The panel featured Jaylyn and John Earl of “The Desert Way”, John Grasson of “Dezert Magazine”, Jim Sullivan of “Places That Were” and Xavier Drenfold, a cave explorer who preferred not to give his real name due to the nature of his exploration.
It was evident that everyone onstage was passionate and knowledgeable about Southern California’s history, giving credit to Knott’s Berry Farm’s Ghost Town, where most of the explorers were first introduced to the concept of a ghost town. But this was quickly dismissed as Hollywood movie magic, far from the reality of an actual ghost town.
“To me a ghost town means ‘abandonment’,” explained Sullivan. “For people to leave a place that they love. There’s a sadness to it. They showcase the changing climate of a country.” Sullivan pointed to more modern American ghost towns, such as sections of Detroit, Cleveland and Gary, Indiana; Rust Belt cities that thrived in the mid-century but as soon as their fortunes declined their populations did as well.
For Southern California, ghost towns trace the history of the region. During the American expansion west, towns were built to accommodate travelers seeking their fortunes. The advent of cars, and then later, the interstate highway, left many of these places behind.
California’s gold rush, along with mining for other precious metals, created several boom towns. “In the 1950’s, when regulations came in the mines became abandoned,” explained Drenfold. “To keep people away from these mines they were taken off of the maps. If I want to find these places I need to seek out maps from the 1940’s. My goal is to find all of the mines near where I live. So far I know of 50 – 60 mines within ten miles of Glendale.”
Hammerlein asked the group about the ghost stories that seem to accompany most ghost towns. Grasson explained that due to the nature of ghost towns most of these places were hard living. “Keep in mind you’re travelling great distances by stagecoach,” Grasson said. “If you were sick or frail there was a good chance you would die in transit.”
A famous ghost story is of Anza-Borrego State Park’s “Lady in White”. Grasson told the tale of a young woman who was travelling west to meet her fiance. On the trail she passed away and was buried in her wedding dress. “People have said that at night you can see her wandering around, searching for a way to get to her husband.”
The panel had many fascinating moments. Hemmerlein gave tips to would-be-explorers for heading into ghost towns. “I dress cute,” she explained. “That way, people know I’m not there to vandalize.”
“I brought my mom, once,” said Sullivan.
They all spoke of the dangers of their hobby, as ghost towns tend to attract people who don’t want to be found.

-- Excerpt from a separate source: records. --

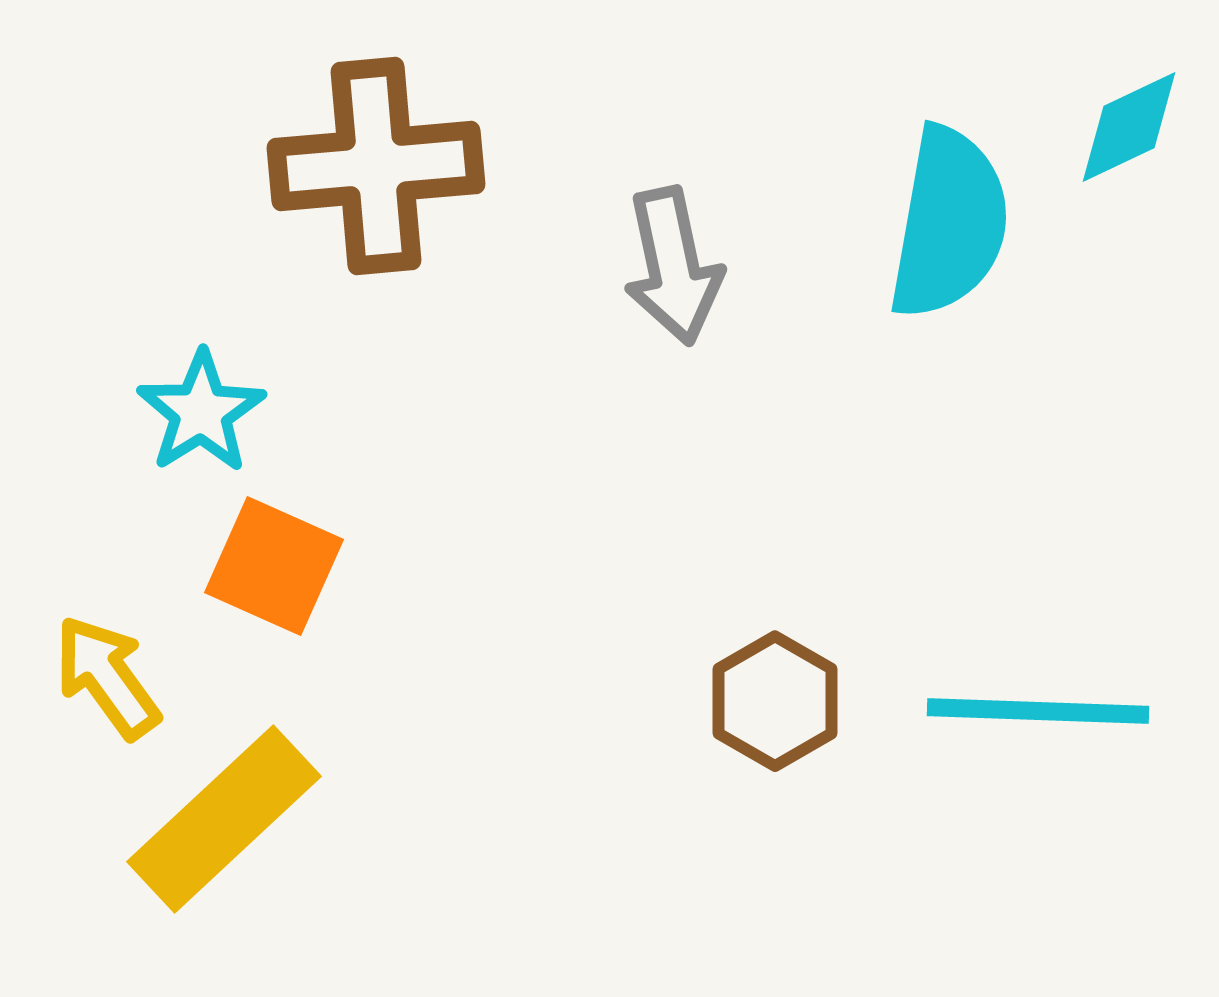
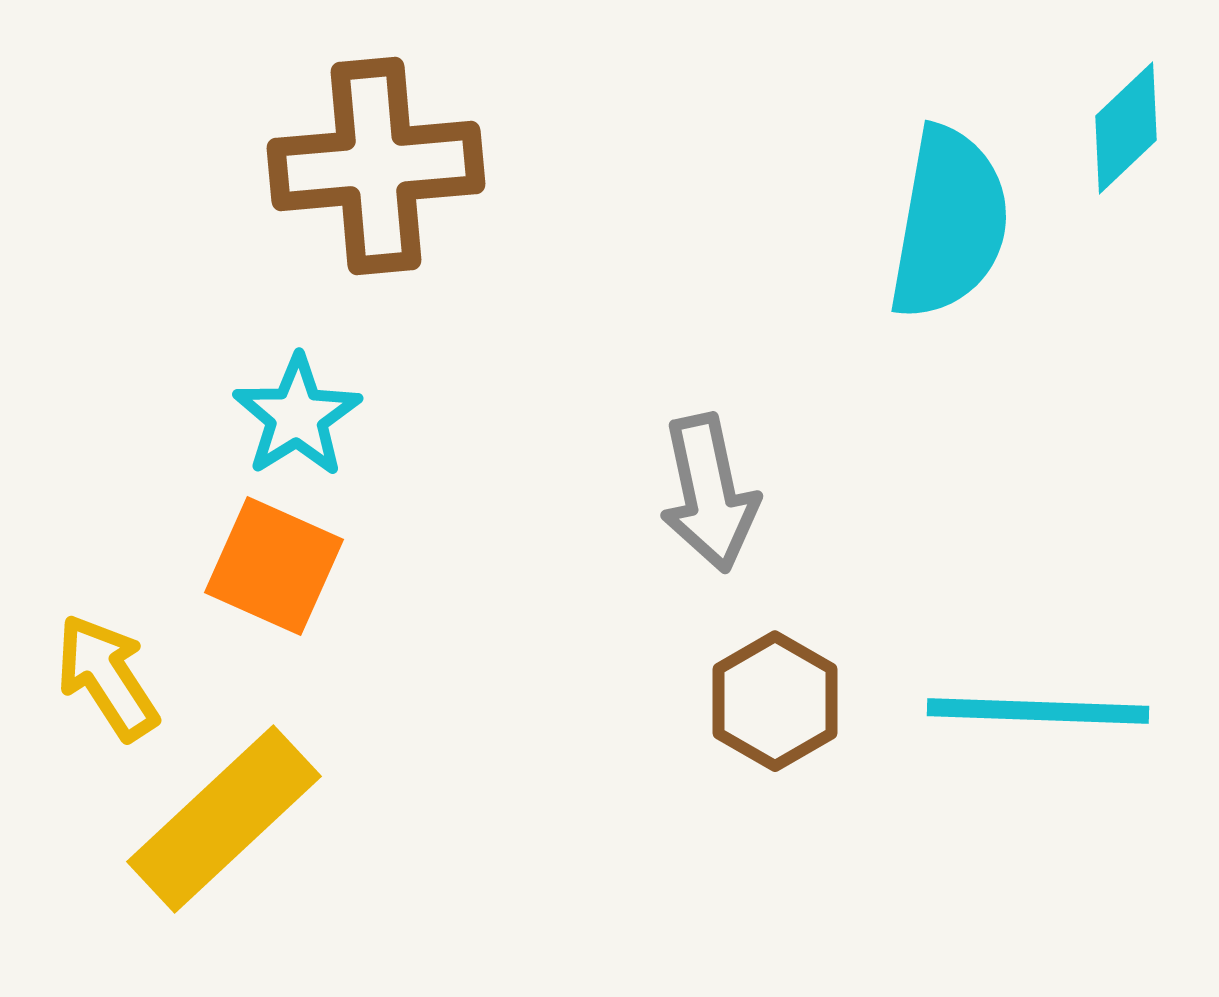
cyan diamond: moved 3 px left, 1 px down; rotated 18 degrees counterclockwise
gray arrow: moved 36 px right, 227 px down
cyan star: moved 96 px right, 4 px down
yellow arrow: rotated 3 degrees clockwise
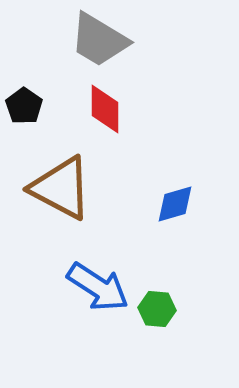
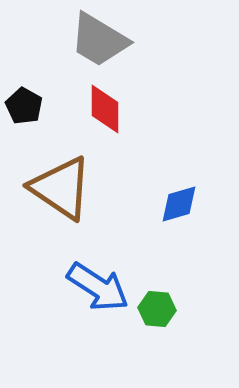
black pentagon: rotated 6 degrees counterclockwise
brown triangle: rotated 6 degrees clockwise
blue diamond: moved 4 px right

They all spoke of encountering scavengers and drug addicts while exploring. “As the price of gold has again gone up people are going into caves to mine for gold,” said Drenfold.
“I’m more scared of encountering meth heads than I am a ghost,” said Hemmerlein.

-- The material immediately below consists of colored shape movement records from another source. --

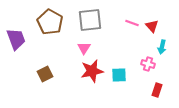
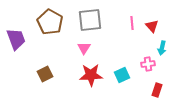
pink line: rotated 64 degrees clockwise
cyan arrow: moved 1 px down
pink cross: rotated 24 degrees counterclockwise
red star: moved 1 px left, 4 px down; rotated 10 degrees clockwise
cyan square: moved 3 px right; rotated 21 degrees counterclockwise
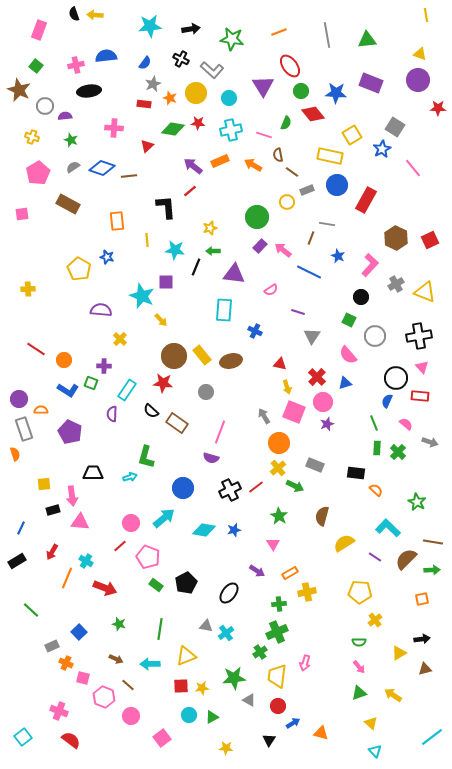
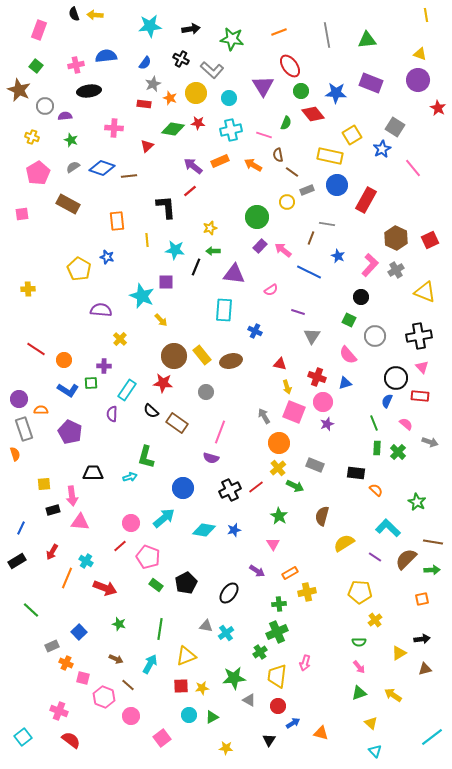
red star at (438, 108): rotated 28 degrees clockwise
gray cross at (396, 284): moved 14 px up
red cross at (317, 377): rotated 24 degrees counterclockwise
green square at (91, 383): rotated 24 degrees counterclockwise
cyan arrow at (150, 664): rotated 120 degrees clockwise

“I’m more scared of running into weird naked guys than I am of an animal,” said Jaylyn Earl.
“You’ll find a lot of discarded clothing in the desert,” said John Earl, “and you wonder where the owners are.”

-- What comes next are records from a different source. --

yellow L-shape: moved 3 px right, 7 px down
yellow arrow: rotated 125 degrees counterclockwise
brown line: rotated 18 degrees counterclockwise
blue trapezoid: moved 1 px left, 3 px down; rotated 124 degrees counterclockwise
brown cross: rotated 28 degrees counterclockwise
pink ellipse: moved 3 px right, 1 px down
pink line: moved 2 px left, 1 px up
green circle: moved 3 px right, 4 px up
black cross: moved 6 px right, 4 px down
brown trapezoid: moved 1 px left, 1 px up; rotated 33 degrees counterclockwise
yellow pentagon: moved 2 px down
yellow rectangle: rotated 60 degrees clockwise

“There’s so much in California to see,” said Grasson. “It’d take two lifetimes to see what [the panel] has seen.”
When they opened the panel up to the audience the question was asked if there was any advice for would be ghost hunters?
“Always go to the cemetery,” said Hemmerlein.
“And bring water,” said Jaylyn Earl.
And with that the panel ended, and we all left to go explore the rest of the treasures waiting for us at Midsummer Scream.